Caveats
Most importantly, a lot of things could have changed since you made the upgrade. For instance, if a major competitor went out of business and Christmas rolled around in time for the change, your test will be conflating the positive effect of those factors with the site improvements. They could even mask that the new version is bad. It would have been a much better experimental design to split some fraction of your site traffic into the new version at random, and then compare the outcomes for those who saw the new and the old site during the same period. This holds seasonality and competition constant, so you're not comparing apples to orangutans. Not a whole lot can be done to address this (at least with the data you provided).
We are also going to assume that customers do not interact with each other (stockouts aren't possible, for instance) and that there are no repeat visits. We also assume that people can't skip steps in the funnel and that they can't enter the funnel anywhere but the beginning. These might be unrealistic assumptions for some web sites, but relaxing them complicates things.
Model and Data Transformations
If you are willing to ignore these concerns, you might try using a sequential logit model to analyze the flow through the funnel. This approach is sometimes called the sequential response model, continuation ratio logit, model for nested dichotomies, or the Mare model (after the UCLA sociologist). It has more names than an identity fraudster!
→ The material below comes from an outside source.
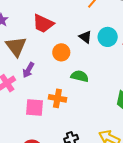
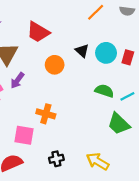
green semicircle: (80, 76) -> (104, 91), moved
pink square: (35, 108) -> (24, 135), moved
This approach requires data at individual customer level, which I can back out from the table you provided by differencing. This will handle the fact that traffic is higher on the new site. I will be using Stata and Maarten Buis' seqlogit
command. Some part of this can be handled with a series of logit commands* (which any advanced statistical software should be able to handle), but seqlogit
allows you to do a very cool "decomposition" of the total effect of the version on the final outcome (like purchase probability or even a dollar amount).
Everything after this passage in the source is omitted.